C’est un truc que j’ai compris assez tôt par ma pratique de l’écriture et en lisant, en regardant des films et des séries. DBZ bien sûr, mais aussi le MCU (en particulier Avenger). C’est un truc qu’on voit aussi chez les auteurs débutants (et je sais de quoi je parle, j’en suis) les héros/héroïnes ont toujours des pouvoirs de fous et ça amène à la surenchère si on veut que les « méchants » soient crédibles.
Or, quand on regarde dans le détail il y a souvent un truc qui revient dans les oeuvres : le duel. Même John Wick (question surenchère d’effet on est bien), ça finit par un duel. On rapporte toujours les enjeux à quelque chose de plus intime, de plus proche, j’oserai dire de plus incarné. (je pense à un certain duel dans le tome 4 des Dieux Sauvages). On peut faire péter des planètes, c’est cool, mais ce qui nous touche intimement et profondément c’est quand un ou une protagoniste ressent intimement un effort, quand l’humain que nous sommes éprouve ses limites – et les dépasse.
Mais ce n’est que mon avis.
Super intéressant : le coup du duel, je ne l’avais même pas analysé, mais tu as tout à fait raison. (C’est aussi un trope de nos genres ! On attend le face-à-face épique, Iron Man Vs. Thanos, Cloud Vs. Sephiroth, Seiya Vs. Hadès et j’en passe)
En fait, tout cela nous ramène quasiment toujours à la deuxième loi de Sanderson, que je trouve la plus intéressante car la plus contre intuitive : les limitations sont plus intéressantes que les pouvoirs. Ce sont les limitations qui donnent du conflit, donc des histoires ; et c’est, comme tu le dis, cela qui nous ramène à notre humanité et, à terme, à notre empathie.
Je dois me confesser. J’ai repris wow il y a peu. Parceque l’annonce d’une extension titille beaucoup trop la nostalgie de mon adolescence.
Mais je dois dire, justement, que l’annonce pour la suite du lore me plaît.
Après Sargeras, il y a le Vide (contre lequel Sargeras luttait), l’entité cosmique qui veut bouffer l’univers, en gros.
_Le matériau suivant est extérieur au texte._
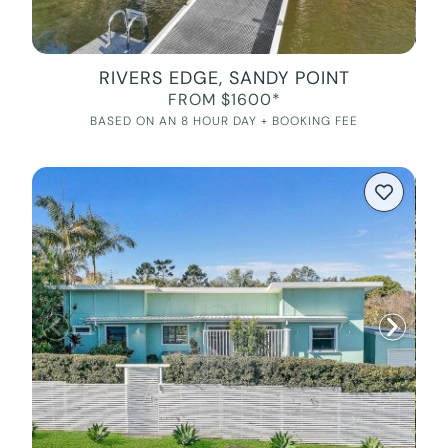
RIVERS EDGE, SANDY POINT
FROM $1600*
BASED ON AN 8 HOUR DAY + BOOKING FEE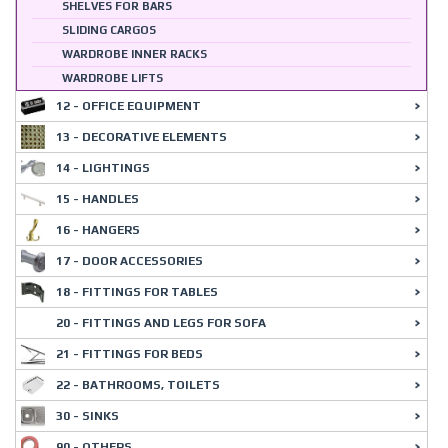
SHELVES FOR BARS
SLIDING CARGOS
WARDROBE INNER RACKS
WARDROBE LIFTS
12 - OFFICE EQUIPMENT
13 - DECORATIVE ELEMENTS
14 - LIGHTINGS
15 - HANDLES
16 - HANGERS
17 - DOOR ACCESSORIES
18 - FITTINGS FOR TABLES
20 - FITTINGS AND LEGS FOR SOFA
21 - FITTINGS FOR BEDS
22 - BATHROOMS, TOILETS
30 - SINKS
90 - OTHERS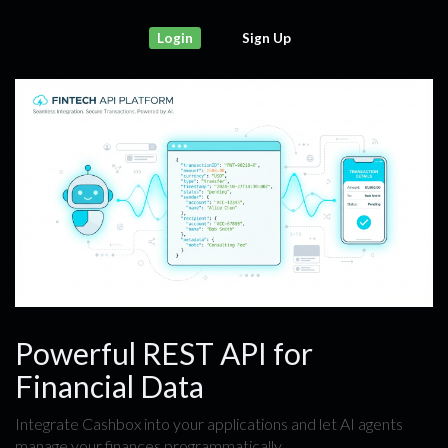
Login
Sign Up
Powerful REST API for
Financial Data
Integrate Cashbox into your applications and let AI agents
manage your finances programmatically.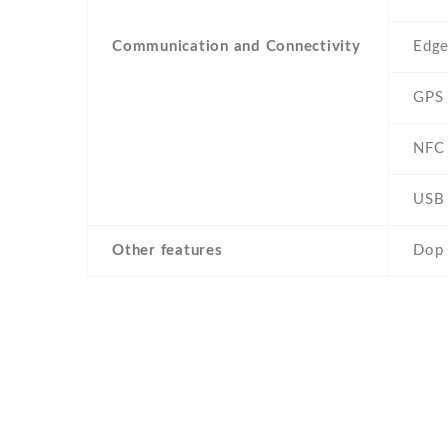
Communication and Connectivity
Edg
GPS
NFC
USB
Other features
Dop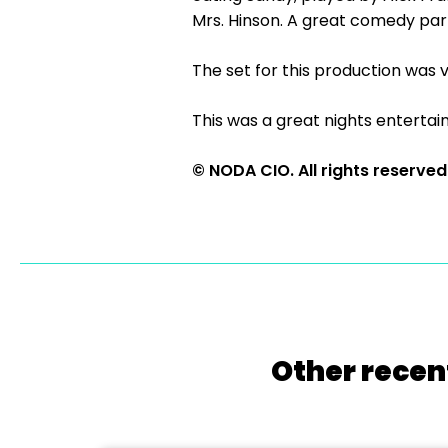
Mrs. Hinson. A great comedy par
The set for this production was v
This was a great nights enterta
© NODA CIO. All rights reserved
Other recen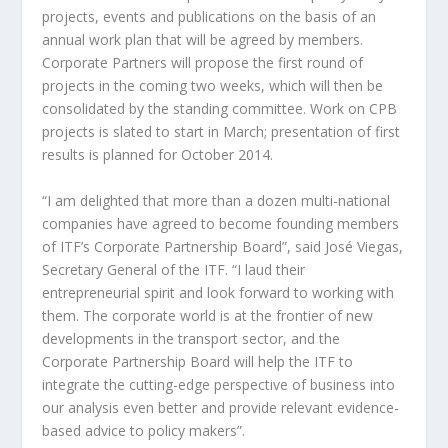
projects, events and publications on the basis of an
annual work plan that will be agreed by members.
Corporate Partners will propose the first round of
projects in the coming two weeks, which will then be
consolidated by the standing committee. Work on CPB
projects is slated to start in March; presentation of first
results is planned for October 2014.
“I am delighted that more than a dozen multi-national
companies have agreed to become founding members
of ITF’s Corporate Partnership Board”, said José Viegas,
Secretary General of the ITF. “I laud their
entrepreneurial spirit and look forward to working with
them. The corporate world is at the frontier of new
developments in the transport sector, and the
Corporate Partnership Board will help the ITF to
integrate the cutting-edge perspective of business into
our analysis even better and provide relevant evidence-
based advice to policy makers”.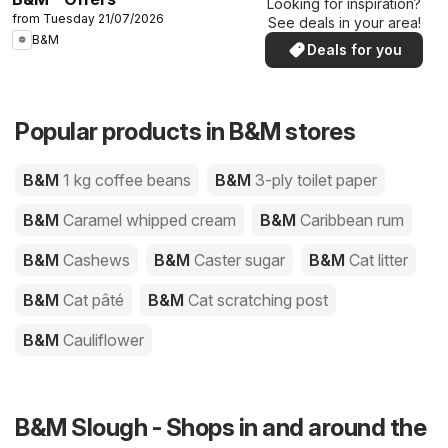
Looking for inspiration?
from Tuesday 21/07/2026
See deals in your area!
B&M
Deals for you
Popular products in B&M stores
B&M
1 kg coffee beans
B&M
3-ply toilet paper
B&M
Caramel whipped cream
B&M
Caribbean rum
B&M
Cashews
B&M
Caster sugar
B&M
Cat litter
B&M
Cat pâté
B&M
Cat scratching post
B&M
Cauliflower
B&M Slough - Shops in and around the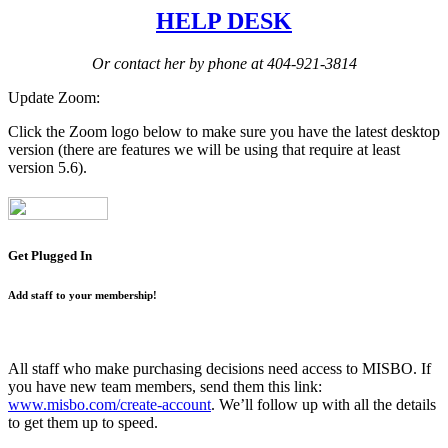
HELP DESK
Or contact her by phone at 404-921-3814
Update Zoom:
Click the Zoom logo below to make sure you have the latest desktop
version (there are features we will be using that require at least
version 5.6).
Get Plugged In
Add staff to your membership!
All staff who make purchasing decisions need access to MISBO. If
you have new team members, send them this link:
www.misbo.com/create-account
.
We’ll follow up with all the details
to get them up to speed.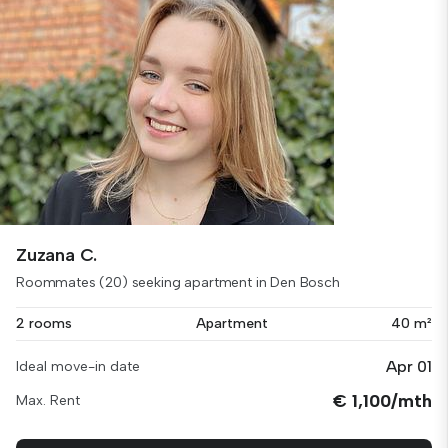
Zuzana C.
Roommates (20) seeking apartment in Den Bosch
2 rooms
Apartment
40 m²
Apr 01
Ideal move-in date
€ 1,100/mth
Max. Rent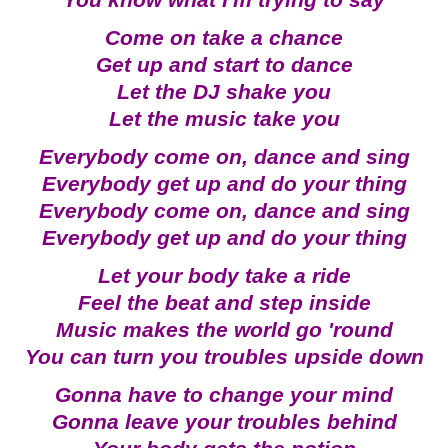
You know what I'm trying to say
Come on take a chance
Get up and start to dance
Let the DJ shake you
Let the music take you
Everybody come on, dance and sing
Everybody get up and do your thing
Everybody come on, dance and sing
Everybody get up and do your thing
Let your body take a ride
Feel the beat and step inside
Music makes the world go 'round
You can turn you troubles upside down
Gonna have to change your mind
Gonna leave your troubles behind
Et ça fait du bien, car depuis trois extensions, on avait droit qu’à des histoires « secondaires » franchement fades (Dragonflight étant la pire à ce niveau), avec des méchants dénués de charisme, expédiés dans l’oubli en 2 mois.
Donc revenir à plus intime, je ne suis pas certain que ça colle, au contraire. Par contre ça marche super sur FFXIV, car c’est dans leur ADN !
Et d’ailleurs, les dernières histoires de wow illustrent parfaitement comment NE PAS écrire un antagoniste. Et comment, finalement, malmener des protagonistes avec tout un tas de problèmes et de limitations physiques et psychologiques, ouvre davantage de possibilités. Ce qui est très contre-intuitif.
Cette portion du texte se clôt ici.